[THE DATA]

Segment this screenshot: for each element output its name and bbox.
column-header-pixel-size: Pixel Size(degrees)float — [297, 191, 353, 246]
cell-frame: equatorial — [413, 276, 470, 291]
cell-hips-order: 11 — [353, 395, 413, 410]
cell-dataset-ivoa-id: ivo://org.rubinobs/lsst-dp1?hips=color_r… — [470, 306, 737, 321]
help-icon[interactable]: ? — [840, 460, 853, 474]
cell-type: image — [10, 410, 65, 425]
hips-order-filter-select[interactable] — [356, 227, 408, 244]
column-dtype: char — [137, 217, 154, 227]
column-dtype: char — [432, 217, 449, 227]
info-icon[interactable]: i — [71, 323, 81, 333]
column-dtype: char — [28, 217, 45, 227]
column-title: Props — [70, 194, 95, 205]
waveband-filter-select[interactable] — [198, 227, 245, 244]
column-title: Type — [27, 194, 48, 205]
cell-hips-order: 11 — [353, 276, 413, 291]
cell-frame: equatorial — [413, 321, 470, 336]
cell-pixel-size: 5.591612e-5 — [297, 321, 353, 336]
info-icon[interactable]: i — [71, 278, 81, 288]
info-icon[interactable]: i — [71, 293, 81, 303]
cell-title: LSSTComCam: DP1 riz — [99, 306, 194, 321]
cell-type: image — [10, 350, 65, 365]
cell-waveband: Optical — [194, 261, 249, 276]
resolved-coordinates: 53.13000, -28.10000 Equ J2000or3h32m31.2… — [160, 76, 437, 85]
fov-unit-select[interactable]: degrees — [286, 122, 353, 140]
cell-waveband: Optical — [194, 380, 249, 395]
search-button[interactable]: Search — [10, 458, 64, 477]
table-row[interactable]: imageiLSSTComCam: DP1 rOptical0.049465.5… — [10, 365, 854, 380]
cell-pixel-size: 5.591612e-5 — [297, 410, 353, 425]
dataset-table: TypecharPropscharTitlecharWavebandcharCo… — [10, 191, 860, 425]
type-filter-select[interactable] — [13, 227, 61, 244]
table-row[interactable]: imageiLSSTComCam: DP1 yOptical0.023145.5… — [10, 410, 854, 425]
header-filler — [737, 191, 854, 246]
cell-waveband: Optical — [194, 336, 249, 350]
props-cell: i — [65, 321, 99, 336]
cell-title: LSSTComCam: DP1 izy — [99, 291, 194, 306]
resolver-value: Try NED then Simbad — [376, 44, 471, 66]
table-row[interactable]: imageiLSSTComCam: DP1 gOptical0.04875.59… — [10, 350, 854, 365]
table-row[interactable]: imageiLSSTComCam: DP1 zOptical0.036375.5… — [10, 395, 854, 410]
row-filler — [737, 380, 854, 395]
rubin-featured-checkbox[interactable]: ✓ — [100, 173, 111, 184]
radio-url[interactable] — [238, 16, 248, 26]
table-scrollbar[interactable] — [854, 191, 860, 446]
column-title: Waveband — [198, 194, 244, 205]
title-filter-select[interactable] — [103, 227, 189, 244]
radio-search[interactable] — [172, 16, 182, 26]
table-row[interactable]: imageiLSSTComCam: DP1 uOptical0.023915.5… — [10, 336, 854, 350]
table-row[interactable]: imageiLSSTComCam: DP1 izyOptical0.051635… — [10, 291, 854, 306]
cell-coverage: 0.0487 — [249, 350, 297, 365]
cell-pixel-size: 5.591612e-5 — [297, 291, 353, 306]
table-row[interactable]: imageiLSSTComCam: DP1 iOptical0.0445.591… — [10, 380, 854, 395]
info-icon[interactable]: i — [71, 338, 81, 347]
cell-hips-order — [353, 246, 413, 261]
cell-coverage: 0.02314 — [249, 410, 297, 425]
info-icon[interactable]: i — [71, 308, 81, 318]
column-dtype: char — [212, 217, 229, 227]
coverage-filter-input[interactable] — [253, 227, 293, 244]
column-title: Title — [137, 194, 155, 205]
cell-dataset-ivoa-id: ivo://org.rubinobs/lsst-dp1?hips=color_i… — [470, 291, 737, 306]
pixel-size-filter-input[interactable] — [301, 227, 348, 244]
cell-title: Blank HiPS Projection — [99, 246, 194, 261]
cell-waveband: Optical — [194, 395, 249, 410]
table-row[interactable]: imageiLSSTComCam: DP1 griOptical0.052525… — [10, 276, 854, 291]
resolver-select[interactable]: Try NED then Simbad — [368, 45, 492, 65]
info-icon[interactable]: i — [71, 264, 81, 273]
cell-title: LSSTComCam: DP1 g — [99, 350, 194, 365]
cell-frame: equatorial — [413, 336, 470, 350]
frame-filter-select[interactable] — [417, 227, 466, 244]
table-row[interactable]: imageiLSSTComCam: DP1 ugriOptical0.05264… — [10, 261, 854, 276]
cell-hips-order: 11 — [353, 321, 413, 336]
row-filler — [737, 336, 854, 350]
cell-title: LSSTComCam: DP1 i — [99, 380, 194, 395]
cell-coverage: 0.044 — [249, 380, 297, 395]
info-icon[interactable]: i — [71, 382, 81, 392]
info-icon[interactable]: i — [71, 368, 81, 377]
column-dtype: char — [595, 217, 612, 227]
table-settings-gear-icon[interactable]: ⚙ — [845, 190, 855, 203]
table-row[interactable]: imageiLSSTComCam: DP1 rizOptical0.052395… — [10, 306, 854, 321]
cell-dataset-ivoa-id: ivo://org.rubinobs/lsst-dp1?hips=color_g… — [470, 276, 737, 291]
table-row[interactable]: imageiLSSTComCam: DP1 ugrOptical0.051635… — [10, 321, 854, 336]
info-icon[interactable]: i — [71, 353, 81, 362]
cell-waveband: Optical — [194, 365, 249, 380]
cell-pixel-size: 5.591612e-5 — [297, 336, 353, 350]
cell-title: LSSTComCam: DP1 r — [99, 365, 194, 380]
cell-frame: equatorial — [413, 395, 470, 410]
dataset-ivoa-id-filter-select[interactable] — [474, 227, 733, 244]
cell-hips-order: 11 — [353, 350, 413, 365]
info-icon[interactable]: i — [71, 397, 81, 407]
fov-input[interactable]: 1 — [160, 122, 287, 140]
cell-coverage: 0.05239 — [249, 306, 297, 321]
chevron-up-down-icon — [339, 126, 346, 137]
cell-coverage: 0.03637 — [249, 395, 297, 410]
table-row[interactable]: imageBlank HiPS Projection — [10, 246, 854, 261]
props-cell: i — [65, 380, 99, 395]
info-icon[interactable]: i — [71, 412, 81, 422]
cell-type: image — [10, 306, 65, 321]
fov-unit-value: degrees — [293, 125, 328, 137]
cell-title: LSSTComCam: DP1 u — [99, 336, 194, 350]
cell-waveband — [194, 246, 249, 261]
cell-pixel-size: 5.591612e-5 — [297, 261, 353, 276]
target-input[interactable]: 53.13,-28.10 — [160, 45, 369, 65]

[/THE DATA]

TASK OBJECTIVE: Output all preceding records character for character.

RESPONSE BELOW:
Segment this screenshot: for each element output its name and bbox.
column-header-pixel-size: Pixel Size(degrees)float — [297, 191, 353, 246]
cell-frame: equatorial — [413, 276, 470, 291]
cell-hips-order: 11 — [353, 395, 413, 410]
cell-dataset-ivoa-id: ivo://org.rubinobs/lsst-dp1?hips=color_r… — [470, 306, 737, 321]
help-icon[interactable]: ? — [840, 460, 853, 474]
cell-type: image — [10, 410, 65, 425]
hips-order-filter-select[interactable] — [356, 227, 408, 244]
column-dtype: char — [137, 217, 154, 227]
column-dtype: char — [432, 217, 449, 227]
info-icon[interactable]: i — [71, 323, 81, 333]
column-dtype: char — [28, 217, 45, 227]
column-title: Props — [70, 194, 95, 205]
waveband-filter-select[interactable] — [198, 227, 245, 244]
column-title: Type — [27, 194, 48, 205]
cell-hips-order: 11 — [353, 276, 413, 291]
cell-frame: equatorial — [413, 321, 470, 336]
cell-pixel-size: 5.591612e-5 — [297, 321, 353, 336]
info-icon[interactable]: i — [71, 278, 81, 288]
info-icon[interactable]: i — [71, 293, 81, 303]
cell-title: LSSTComCam: DP1 riz — [99, 306, 194, 321]
cell-type: image — [10, 350, 65, 365]
cell-waveband: Optical — [194, 261, 249, 276]
resolved-coordinates: 53.13000, -28.10000 Equ J2000or3h32m31.2… — [160, 76, 437, 85]
fov-unit-select[interactable]: degrees — [286, 122, 353, 140]
cell-waveband: Optical — [194, 380, 249, 395]
search-button[interactable]: Search — [10, 458, 64, 477]
table-row[interactable]: imageiLSSTComCam: DP1 rOptical0.049465.5… — [10, 365, 854, 380]
cell-pixel-size: 5.591612e-5 — [297, 410, 353, 425]
dataset-table: TypecharPropscharTitlecharWavebandcharCo… — [10, 191, 860, 425]
type-filter-select[interactable] — [13, 227, 61, 244]
table-row[interactable]: imageiLSSTComCam: DP1 yOptical0.023145.5… — [10, 410, 854, 425]
header-filler — [737, 191, 854, 246]
cell-waveband: Optical — [194, 336, 249, 350]
props-cell: i — [65, 321, 99, 336]
cell-title: LSSTComCam: DP1 izy — [99, 291, 194, 306]
resolver-value: Try NED then Simbad — [376, 44, 471, 66]
table-row[interactable]: imageiLSSTComCam: DP1 gOptical0.04875.59… — [10, 350, 854, 365]
table-row[interactable]: imageiLSSTComCam: DP1 zOptical0.036375.5… — [10, 395, 854, 410]
row-filler — [737, 380, 854, 395]
rubin-featured-checkbox[interactable]: ✓ — [100, 173, 111, 184]
radio-url[interactable] — [238, 16, 248, 26]
table-scrollbar[interactable] — [854, 191, 860, 446]
column-title: Waveband — [198, 194, 244, 205]
title-filter-select[interactable] — [103, 227, 189, 244]
radio-search[interactable] — [172, 16, 182, 26]
table-row[interactable]: imageiLSSTComCam: DP1 uOptical0.023915.5… — [10, 336, 854, 350]
table-row[interactable]: imageiLSSTComCam: DP1 izyOptical0.051635… — [10, 291, 854, 306]
cell-coverage: 0.0487 — [249, 350, 297, 365]
cell-pixel-size: 5.591612e-5 — [297, 291, 353, 306]
table-row[interactable]: imageiLSSTComCam: DP1 iOptical0.0445.591… — [10, 380, 854, 395]
info-icon[interactable]: i — [71, 338, 81, 347]
cell-hips-order — [353, 246, 413, 261]
cell-coverage: 0.02314 — [249, 410, 297, 425]
info-icon[interactable]: i — [71, 308, 81, 318]
column-dtype: char — [212, 217, 229, 227]
coverage-filter-input[interactable] — [253, 227, 293, 244]
column-title: Title — [137, 194, 155, 205]
cell-dataset-ivoa-id: ivo://org.rubinobs/lsst-dp1?hips=color_i… — [470, 291, 737, 306]
pixel-size-filter-input[interactable] — [301, 227, 348, 244]
cell-title: Blank HiPS Projection — [99, 246, 194, 261]
cell-waveband: Optical — [194, 395, 249, 410]
table-row[interactable]: imageiLSSTComCam: DP1 griOptical0.052525… — [10, 276, 854, 291]
resolver-select[interactable]: Try NED then Simbad — [368, 45, 492, 65]
info-icon[interactable]: i — [71, 264, 81, 273]
cell-title: LSSTComCam: DP1 g — [99, 350, 194, 365]
cell-frame: equatorial — [413, 336, 470, 350]
frame-filter-select[interactable] — [417, 227, 466, 244]
table-row[interactable]: imageiLSSTComCam: DP1 ugriOptical0.05264… — [10, 261, 854, 276]
cell-hips-order: 11 — [353, 321, 413, 336]
row-filler — [737, 336, 854, 350]
cell-title: LSSTComCam: DP1 i — [99, 380, 194, 395]
cell-coverage: 0.044 — [249, 380, 297, 395]
info-icon[interactable]: i — [71, 382, 81, 392]
info-icon[interactable]: i — [71, 368, 81, 377]
column-dtype: char — [595, 217, 612, 227]
table-settings-gear-icon[interactable]: ⚙ — [845, 190, 855, 203]
table-row[interactable]: imageiLSSTComCam: DP1 rizOptical0.052395… — [10, 306, 854, 321]
cell-dataset-ivoa-id: ivo://org.rubinobs/lsst-dp1?hips=color_g… — [470, 276, 737, 291]
table-row[interactable]: imageiLSSTComCam: DP1 ugrOptical0.051635… — [10, 321, 854, 336]
info-icon[interactable]: i — [71, 353, 81, 362]
cell-waveband: Optical — [194, 365, 249, 380]
cell-pixel-size: 5.591612e-5 — [297, 336, 353, 350]
cell-title: LSSTComCam: DP1 r — [99, 365, 194, 380]
cell-frame: equatorial — [413, 395, 470, 410]
dataset-ivoa-id-filter-select[interactable] — [474, 227, 733, 244]
cell-hips-order: 11 — [353, 350, 413, 365]
info-icon[interactable]: i — [71, 397, 81, 407]
fov-input[interactable]: 1 — [160, 122, 287, 140]
cell-coverage: 0.05239 — [249, 306, 297, 321]
chevron-up-down-icon — [339, 126, 346, 137]
cell-coverage: 0.03637 — [249, 395, 297, 410]
table-row[interactable]: imageBlank HiPS Projection — [10, 246, 854, 261]
props-cell: i — [65, 380, 99, 395]
info-icon[interactable]: i — [71, 412, 81, 422]
cell-type: image — [10, 306, 65, 321]
fov-unit-value: degrees — [293, 125, 328, 137]
cell-title: LSSTComCam: DP1 u — [99, 336, 194, 350]
cell-waveband — [194, 246, 249, 261]
cell-pixel-size: 5.591612e-5 — [297, 261, 353, 276]
target-input[interactable]: 53.13,-28.10 — [160, 45, 369, 65]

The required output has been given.